2.Davalı- karşı davacı kadın vekili temyiz dilekçesinde özetle; nafakaların ve tazminatların miktarının az olduğunu, talep olmaksızın yoksulluk nafakasına toptan şeklinde hükmedilmesinin hakkaniyete aykırı ollduğunu ileri sürerek; nafakaların ve tazminatların miktarı ile yoksulluk nafakasına toptan şeklinde hükmedilmesi yönünden kararın bozulmasına karar verilmesini talep etmiştir.
C. Gerekçe
1. Uyuşmazlık ve Hukuki Nitelendirme
Uyuşmazlık; taraflarca açılan karşılıklı boşanma davasında kusur belirlemesinin doğru tespit edilip edilmediği, kadının davasının kabulü, kadın lehine nafakalara ve tazminatlara hükmedilmesi, yoksulluk nafakasına toptan şeklinde hükmedilmesinin koşulları oluşup oluşmadığı ve miktarları noktasında toplanmaktadır.
2. İlgili Hukuk
6100 sayılı Hukuk Muhakemeleri Kanunu'nun (6100 sayılı Kanun) 323 üncü ve 330 uncu maddesi, 369 uncu maddesinin birinci fıkrası ile 370 ve 371 inci maddeleri; 4721 sayılı Türk Medeni Kanunu’nun (4721 sayılı Kanun) 4 üncü maddesi, 166 ncı maddesinin birinci fıkrası, 169 uncu maddesi, 174 üncü maddesinin birinci ve ikinci fıkrası, 175 inci maddesinin birinci ve ikinci fıkrası; 6098 sayılı Türk Borçlar Kanunu'nun 50 nci ve 51 inci maddeleri.
3. Değerlendirme
1.Bölge adliye mahkemelerinin nihai kararlarının bozulması 6100 sayılı Kanun'un 371 inci maddesinde yer alan sebeplerden birinin varlığı hâlinde mümkündür.
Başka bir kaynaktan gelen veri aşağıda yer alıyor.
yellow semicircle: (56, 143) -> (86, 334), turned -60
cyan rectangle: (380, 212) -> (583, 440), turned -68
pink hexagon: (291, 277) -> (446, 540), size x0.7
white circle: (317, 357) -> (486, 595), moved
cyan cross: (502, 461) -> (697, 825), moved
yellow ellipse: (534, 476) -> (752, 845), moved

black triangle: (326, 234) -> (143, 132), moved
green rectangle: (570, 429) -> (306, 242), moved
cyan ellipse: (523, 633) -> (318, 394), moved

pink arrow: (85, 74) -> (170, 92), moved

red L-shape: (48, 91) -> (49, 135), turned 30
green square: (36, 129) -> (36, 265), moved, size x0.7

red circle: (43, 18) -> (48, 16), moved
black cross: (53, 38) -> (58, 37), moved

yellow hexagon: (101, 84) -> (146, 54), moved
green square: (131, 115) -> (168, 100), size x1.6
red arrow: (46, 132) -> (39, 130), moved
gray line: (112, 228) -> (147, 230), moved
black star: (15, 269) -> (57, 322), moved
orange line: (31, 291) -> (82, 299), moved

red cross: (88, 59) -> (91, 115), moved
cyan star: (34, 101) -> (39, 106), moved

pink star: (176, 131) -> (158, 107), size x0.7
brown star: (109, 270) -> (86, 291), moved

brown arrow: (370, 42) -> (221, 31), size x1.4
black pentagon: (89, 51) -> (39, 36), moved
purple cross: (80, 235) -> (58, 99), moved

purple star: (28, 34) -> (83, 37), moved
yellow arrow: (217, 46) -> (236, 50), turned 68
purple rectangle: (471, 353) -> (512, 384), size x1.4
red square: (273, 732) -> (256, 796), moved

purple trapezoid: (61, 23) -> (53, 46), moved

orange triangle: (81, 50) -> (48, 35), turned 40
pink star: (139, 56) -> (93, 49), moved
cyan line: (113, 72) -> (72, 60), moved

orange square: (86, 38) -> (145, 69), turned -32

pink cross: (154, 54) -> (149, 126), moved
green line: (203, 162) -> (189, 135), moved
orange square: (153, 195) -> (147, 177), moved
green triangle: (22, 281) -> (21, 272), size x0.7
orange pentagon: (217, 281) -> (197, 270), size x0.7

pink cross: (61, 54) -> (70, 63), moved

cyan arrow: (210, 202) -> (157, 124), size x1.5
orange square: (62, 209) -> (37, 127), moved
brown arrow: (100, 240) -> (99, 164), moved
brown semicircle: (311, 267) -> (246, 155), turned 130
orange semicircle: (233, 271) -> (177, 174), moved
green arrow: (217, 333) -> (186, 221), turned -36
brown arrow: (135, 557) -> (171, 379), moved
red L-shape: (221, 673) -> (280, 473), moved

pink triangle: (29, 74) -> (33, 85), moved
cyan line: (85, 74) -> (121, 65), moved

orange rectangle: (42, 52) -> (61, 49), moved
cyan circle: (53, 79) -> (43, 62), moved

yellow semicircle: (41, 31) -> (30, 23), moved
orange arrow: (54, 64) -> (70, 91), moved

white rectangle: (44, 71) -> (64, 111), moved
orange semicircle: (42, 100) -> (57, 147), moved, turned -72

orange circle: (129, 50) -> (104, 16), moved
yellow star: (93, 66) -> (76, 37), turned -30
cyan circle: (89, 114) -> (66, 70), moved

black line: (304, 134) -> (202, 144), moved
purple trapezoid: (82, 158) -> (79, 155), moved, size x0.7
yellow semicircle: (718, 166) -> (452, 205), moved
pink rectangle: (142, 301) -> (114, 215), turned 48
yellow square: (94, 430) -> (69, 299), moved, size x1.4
2.Temyizen ..., tarafların karşılıklı iddia ve savunmalarına, dayandıkları belgelere, uyuşmazlığa uygulanması gereken hukuk kuralları ile hukuki ilişkinin nitelendirilmesine, dava şartlarına, yargılama ve ispat kuralları ile kararda belirtilen gerekçelere göre usul ve kanuna uygun olup taraf vekillerince temyiz dilekçesinde ileri sürülen nedenler kararın bozulmasını gerektirecek nitelikte görülmemiştir.
VI. KARAR
Açıklanan sebeple;
Temyiz olunan Bölge Adliye Mahkemesi kararının 6100 sayılı Kanun'un 370 inci maddesinin birinci fıkrası uyarınca ONANMASINA,
Aşağıda yazılı temyiz giderinin temyiz edenlere yükletilmesine,
Dosyanın İlk Derece Mahkemesine, kararın bir örneğinin Bölge Adliye Mahkemesine gönderilmesine,18.10.2023 tarihinde oy birliğiyle karar verildi.